In the nonprofit world there are important opportunities to identify a problem and set things in motion that change people’s lives. I feel my most meaningful impact on Nevada has been the creation of Nevada's first preschool for children who are blind or visually impaired. When approached about the opportunity to work with Nevada Blind Children's Foundation, I was hesitant since I had no previous experience with this unique community. The organization was looking for somebody who could build the organization's operations, develop and deliver programs, and create a comprehensive Learning Center for blind and visually impaired children in their community. They appreciated my previous work, and hoped I could do the same for them. I was the first full-time employee of the organization in November of 2014 and in the years since, we have build the organization to a staff of 18 employees, we moved our Learning Center to a 12,000sf school, developed after-school programs that prepare our students for an independent future, and this past February, opened Nevada's first inclusive preschool for children who are blind or visually impaired .

I believe in long term strategies to achieve dramatic goals. At the time Nevada was one of seven states that did not have a school for the blind, and only 37% of blind adults in our state have a high school diploma and full-time employment. That was costing our community $1 million over the lifetime of the person. The solution was clear, open a center that could provide necessary services in one location. Now the school provides comprehensive therapy and education programs for children, while supporting their parents and enabling them to maintain full-time employment. We prepare our students to transition into the Clark County School District, increasing their graduation rates which enables them to realize their full potential and contribute fully to society despite their alternate abilities.

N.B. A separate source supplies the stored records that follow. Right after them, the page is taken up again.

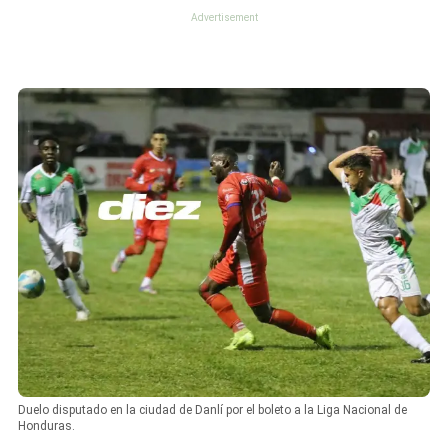
Duelo disputado en la ciudad de Danlí por el boleto a la Liga Nacional de
Honduras.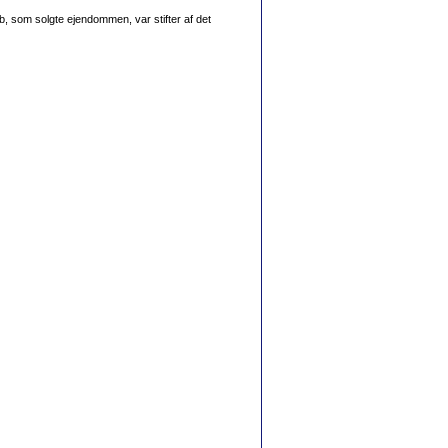
b, som solgte ejendommen, var stifter af det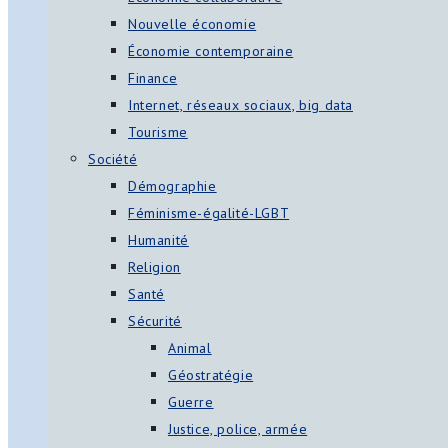
Nouvelle économie
Économie contemporaine
Finance
Internet, réseaux sociaux, big data
Tourisme
Société
Démographie
Féminisme-égalité-LGBT
Humanité
Religion
Santé
Sécurité
Animal
Géostratégie
Guerre
Justice, police, armée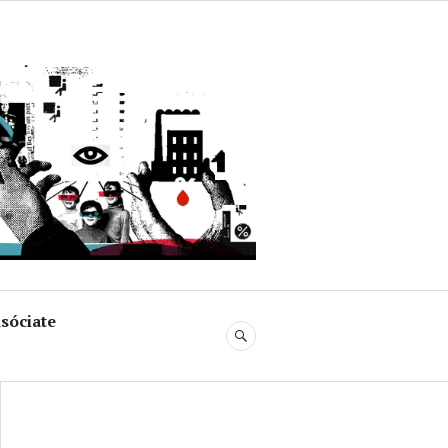
uja
sóciate
BUSCAR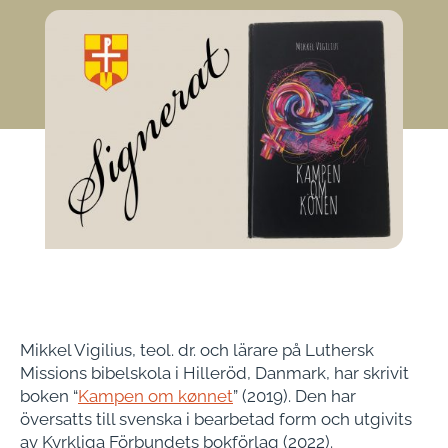
Mikkel Vigilius, teol. dr. och lärare på Luthersk
Missions bibelskola i Hilleröd, Danmark, har skrivit
boken “
Kampen om kønnet
” (2019). Den har
översatts till svenska i bearbetad form och utgivits
av Kyrkliga Förbundets bokförlag (2022).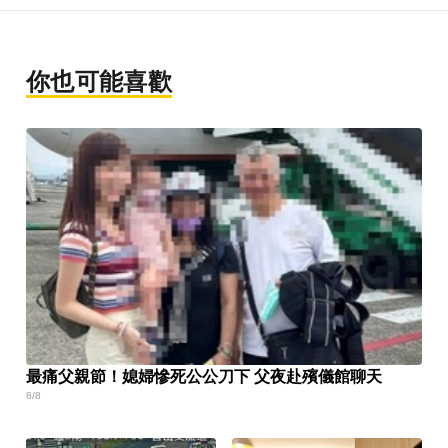
你也可能喜歡
最痛父親節！媳婦慘死公公刀下 父夜赴殯儀館聊天
8/8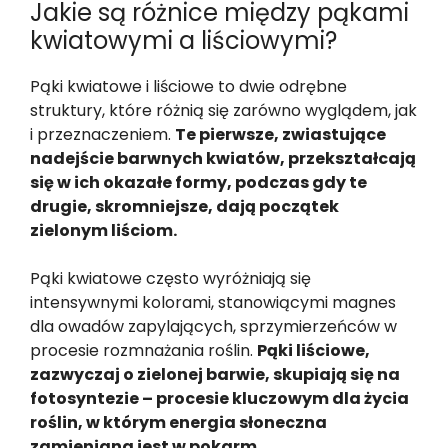
Jakie są różnice między pąkami
kwiatowymi a liściowymi?
Pąki kwiatowe i liściowe to dwie odrębne
struktury, które różnią się zarówno wyglądem, jak
i przeznaczeniem.
Te pierwsze, zwiastujące
nadejście barwnych kwiatów, przekształcają
się w ich okazałe formy, podczas gdy te
drugie, skromniejsze, dają początek
zielonym liściom.
Pąki kwiatowe często wyróżniają się
intensywnymi kolorami, stanowiącymi magnes
dla owadów zapylających, sprzymierzeńców w
procesie rozmnażania roślin.
Pąki liściowe,
zazwyczaj o zielonej barwie, skupiają się na
fotosyntezie – procesie kluczowym dla życia
roślin, w którym energia słoneczna
zamieniana jest w pokarm.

There was a nine year old boy at the center who was so far behind in his literacy skills that a teacher with the Clark County School District, responsible for assessing a student’s abilities, told us that it would be impossible for him to graduate high school because he was already too far behind, and he didn’t have the ability or support to catch up. We were not willing to accept that there was no hope for this boy, or for any of the children that we serve, We identified the obstacles that prevent children with disabilities from succeeding, worked on removing them, and increased our development of after school programs We understood that our efforts could not focus solely on the child, but had to extend to his home as well. We connected his family with social services like food pantries, job placement, and transportation assistance.

We worked to change the future of one child, and created a method for improving the futures of every child we care for. Within 12 months the boy was reading at grade level, and after 18 months he was reading at a grade level ahead. Today that young man is in high school, and hopes to pursue a career in literature and music.